Comme on le voit sur ton Instagram, tu travailles beaucoup de matériaux différents – miroirs, blocs minéraux, acier… La structure en métal des miroirs de télescope a les traces irisées caractéristiques de la soudure et du ponçage à la main, on te voit travailler… Travailles-tu aussi avec des artisans ?

Alors oui, je voulais que les soudures, le bleuissement du métal, soient apparents. C’est dur à garder : c’est assez beau quand ça vient d’être fait mais ça s’oxyde.

Oui, je collabore souvent avec des artisans. Mais je pense qu’il faut savoir faire pour pouvoir bien déléguer : si tu ne connais pas bien la matière, c’est difficile d’expliquer ce que tu veux. Donc pour ne pas être limitée par mes capacités, quand j’ai des envies un peu monumentales par exemple, je fabrique à petite échelle, puis je fais réaliser, ensuite, à plus grande. J’ai fait une formation « métal » aux Beaux-Arts, donc j’ai appris à souder. Et puis il y a des choses que je fais toute seule de A à Z : les dessins, bien sûr.

Et les sérigraphies ?

J’ai aussi fait la formation ; mais j’ai des exigences assez élevées quand je fais de la sérigraphie – en général ce sont des choses très précises – donc je bosse avec un super bon sérigraphe, Simon Thompson, dont c’est la spécialité.

Et puis j’aime bien l’idée de collaborer.
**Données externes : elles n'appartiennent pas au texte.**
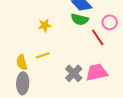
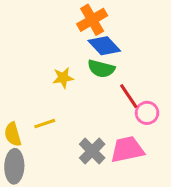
pink circle: (110, 22) -> (147, 113), moved
yellow star: (45, 25) -> (63, 78), moved

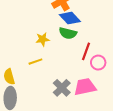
red line: (129, 96) -> (86, 51), turned 54
yellow line: (45, 124) -> (35, 62), moved

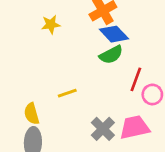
green semicircle: (68, 33) -> (111, 55), turned -42
yellow star: (43, 39) -> (51, 24), moved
Chacun a ses forces, je n’ai pas envie de me limiter, c’est hyper agréable alors même que l’art est une pratique très solitaire.

J’ai aussi essayé de voir avec quelles galeries et institutions tu travaillais, et j’ai vu passer Christie’s ; je suppose donc que tu vis de ton art ?

Franchement, si je peux continuer à faire ça toute ma vie, c’est cool. J’estime ma chance de travailler avec des galeries qui ne m’ont mis aucune pression ou condition, m’ont fait confiance, et ne m’ont jamais fait faux bond. Je me trouve plutôt bien entourée, après c’est sûr qu’il faut bien choisir avec qui on travaille.

Caroline Corbasson, atelier - Instagram
Caroline Corbasson, atelier – Instagram

Parmi ceux que l’on peut appeler les collaborateurs, il y a aussi les gens qui viennent voir tes œuvres dans les galeries et sur ton Instagram. Qui cherches-tu à atteindre, et à propos de quoi ?

La ligne de mon Instagram n’est pas que fixée sur mon travail, il y a aussi des sources d’inspiration. C’est important pour moi de ne pas me cantonner à un public très instruit, comme je ne viens pas d’un tel milieu. Je veux qu’on puisse accéder à mon univers, qui fait quand même référence à des choses assez universelles. La dimension très visuelle d’une œuvre peut être critiquée par les puristes, mais moi je l’assume complètement. Et le message serait peut-être… de concentrer son regard sur la nature.

Tu es assez centrée sur l’aspect minéral de cette nature en l’occurrence.

Oui, parce qu’il y a une réflexion sur le temps aussi. Pour moi, le minéral, ça représente le passage du temps, quelque chose qui va durer.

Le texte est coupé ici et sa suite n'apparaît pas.